While the valuations and share prices of its competitors have soared, Microsoft’s stock has been down this year. Its workplace AI products, which like just about everything at Microsoft these days are called Copilot, have had disappointing uptake. And while the company was an early leader in coding tools, Anthropic has grabbed the lead with its groundbreaking agentic approach to coding. Microsoft responded by ending its Claude Code licenses to force its developers to use Copilot.

Meanwhile, GitHub, the invaluable code repository and Microsoft subsidiary, has had unprecedented downtimes that have led longtime fans to complain and even defect. One Reddit post said it outright: “Has GitHub become a dumpster fire?” For Microsoft, losing the hearts and minds of the coding community would amount to a catastrophe. Remember former CEO Steve Ballmer’s famous summary of what kept the company ahead? Developers! Developers! Developers!

Scott Hanselman is a Microsoft VP who is on the GitHub technical staff. He has spent countless hours talking to developers, training engineers, and evangelizing GitHub and AI. He’s also smack in the middle of Microsoft’s belated effort to seize the agentic moment. Late last year, he was considering leaving the company after 18 years to teach high school science. But in November, he became supercharged by the agentic coding revolution kicked off by Claude Code and OpenClaw. He helped bring the latter, which is open-source, into Microsoft. At the Build conference, he was part of Nadella’s keynote, demonstrating how the company’s “copilots” could automate tasks for coders, workers, and anyone else.

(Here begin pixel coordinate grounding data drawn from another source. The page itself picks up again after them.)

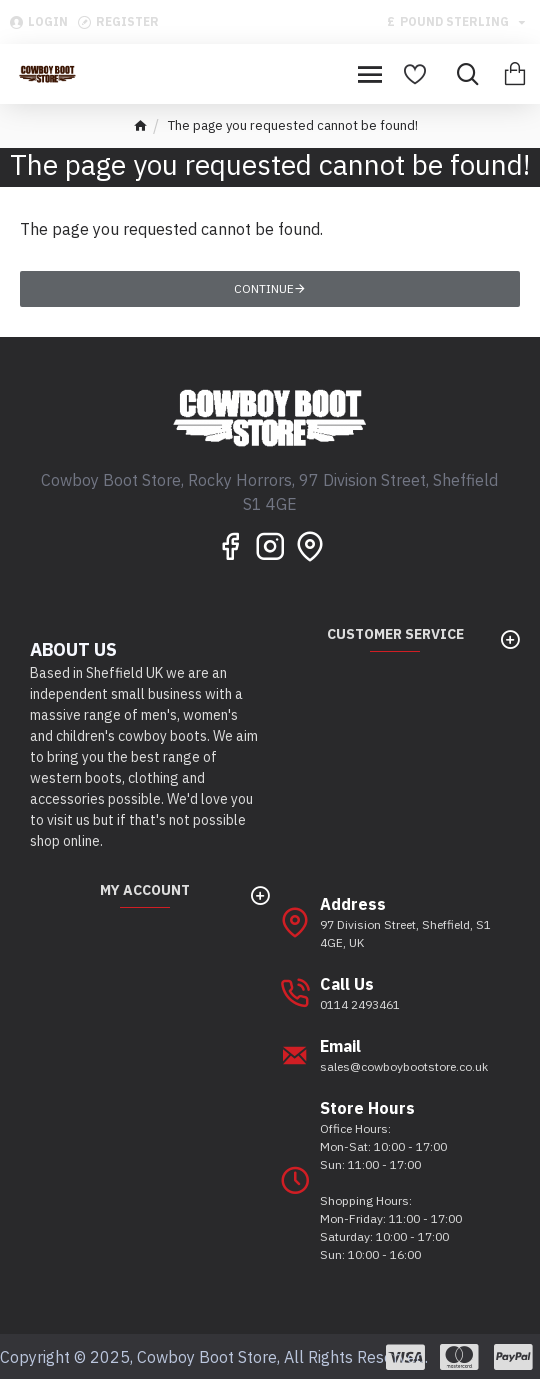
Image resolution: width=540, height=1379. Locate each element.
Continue (264, 288)
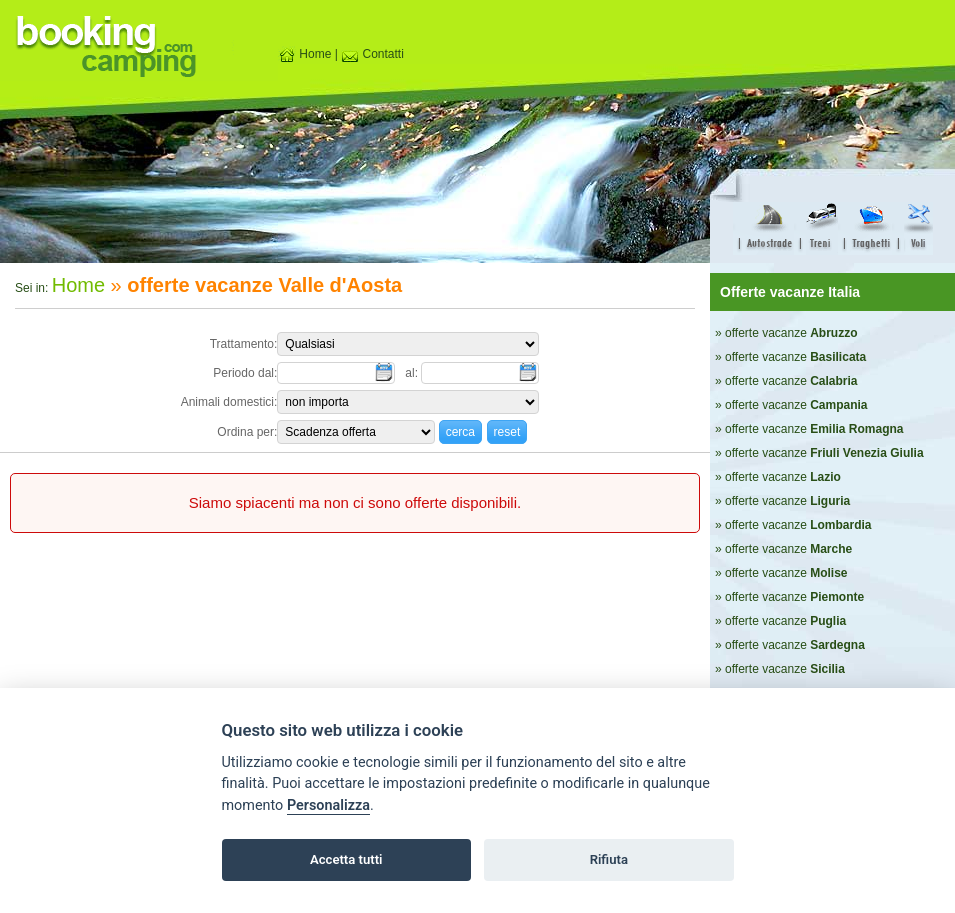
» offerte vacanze (786, 333)
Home (304, 54)
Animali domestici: (229, 402)
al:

Hanselman seemed the perfect spokesperson to explain what’s happening at Microsoft. After busting out the gate three years ago as a leader in the generative AI era, has Microsoft lost its mojo? (This interview has been edited for clarity and concision.)

STEVEN LEVY: GitHub users have been complaining lately about frequent downtimes. Some have left. What’s going on there?

SCOTT HANSELMAN: You remember when social media got flooded by bots, or 20 years ago when email got flooded by spam? The incoming traffic to GitHub and the usage of GitHub is as many bots as people. GitHub, I think, is doing a great job of scaling to meet that need, but the bots are very, very fast. I think this is just a hiccup moment.

How are you convincing developers that this is just a hiccup and not a sign of complacency?

It’s easy to say it’s down at this moment, but people forget that it’s up 99 percent of the time. It’s just under tremendous pressure from the bots.

Microsoft’s biggest announcement at Build was about agents and its OpenClaw adoption, through a product called Scout. You helped make that happen and even brought OpenClaw founder Peter Steinberger into the process.

It’s just one of those things that happens when open-source people talk. Last year, OpenClaw started everything. I made a little Windows app, Satya thought it was exciting, and I started talking to folks. Microsoft had been thinking about agents on Windows for a very long time, and I just thought, “This is a great opportunity for us, why not go for it?”